**PROBLEM STATEMENT**.
Without including any pictures, write out the listing below exactly.

____________

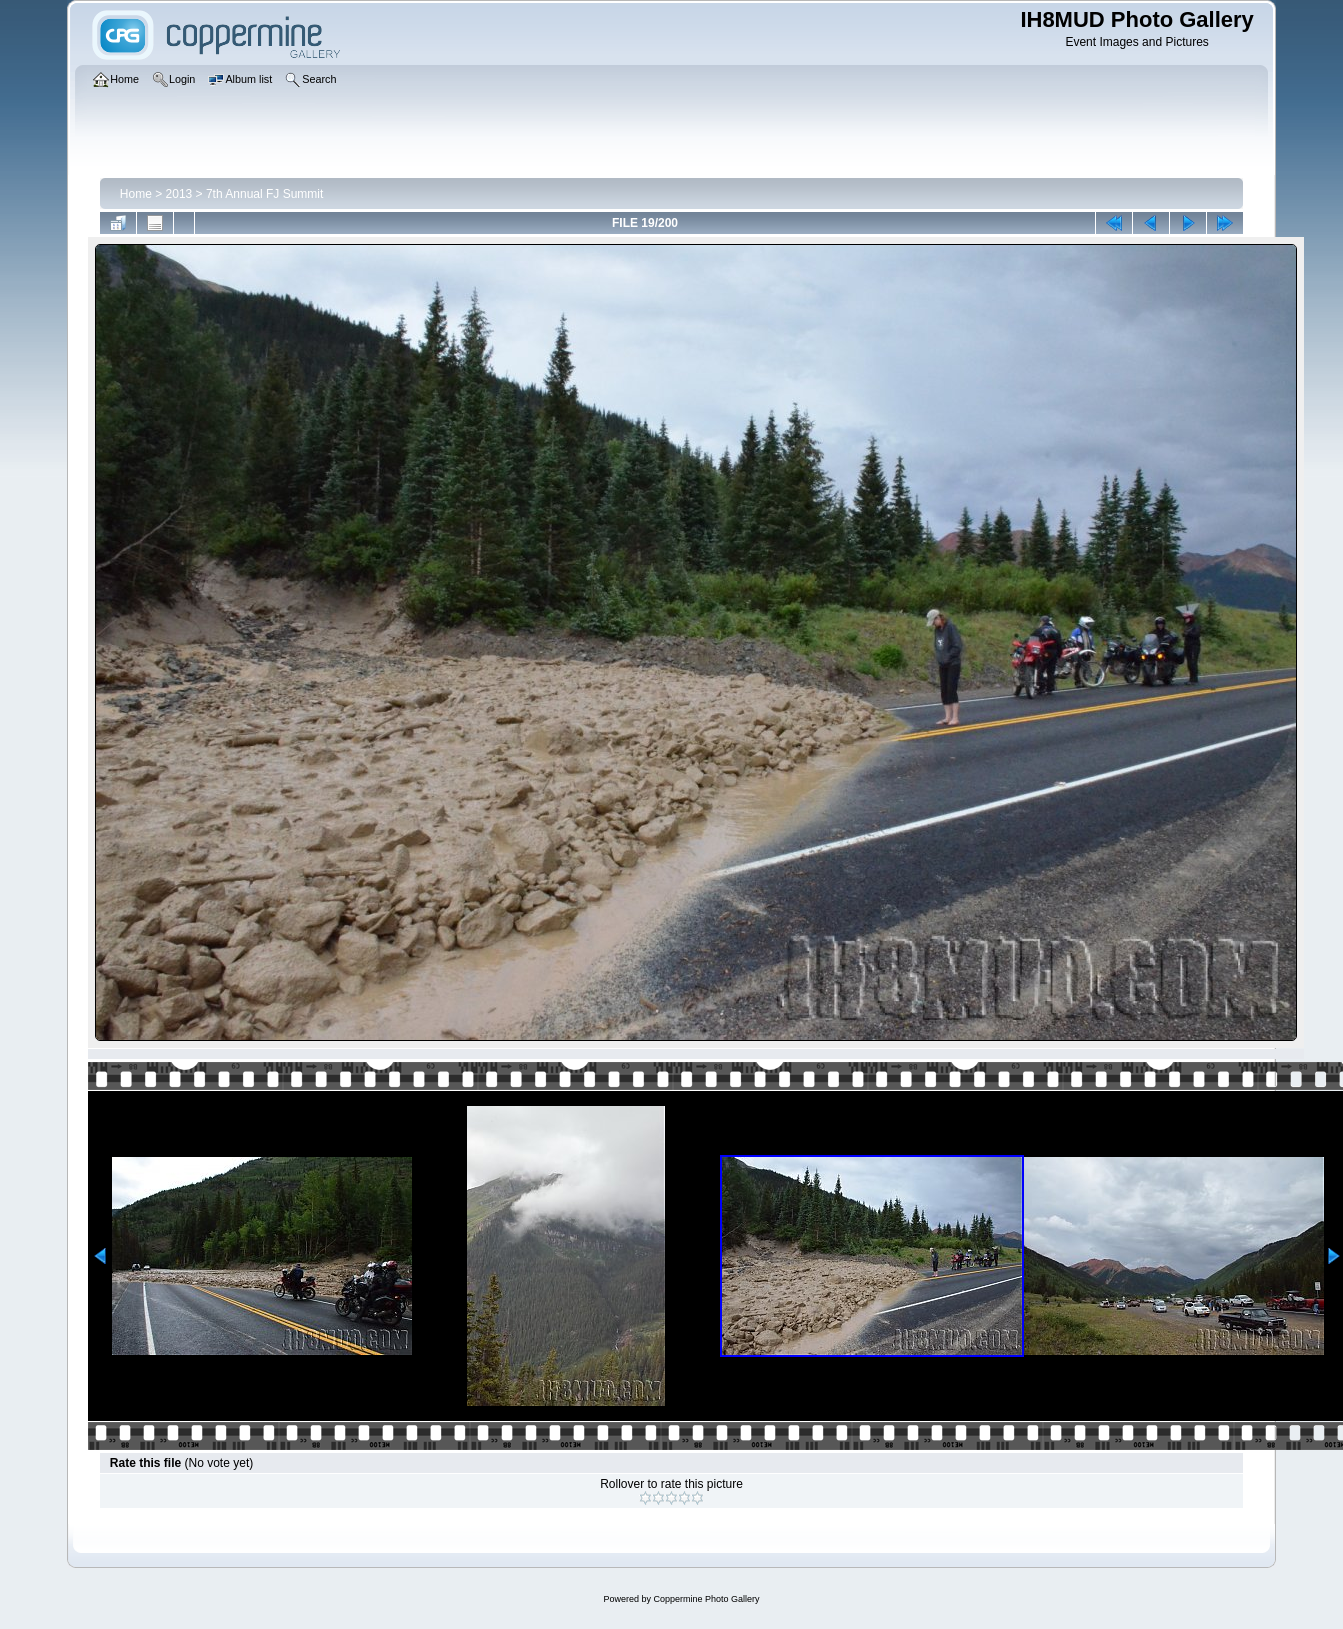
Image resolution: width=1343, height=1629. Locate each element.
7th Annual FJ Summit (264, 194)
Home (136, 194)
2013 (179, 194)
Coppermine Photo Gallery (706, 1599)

____________

**ANSWER FOR THE TASK**.
Image resolution: width=1343, height=1629. Locate each element.
7th Annual FJ Summit (264, 194)
Home (136, 194)
2013 (179, 194)
Coppermine Photo Gallery (706, 1599)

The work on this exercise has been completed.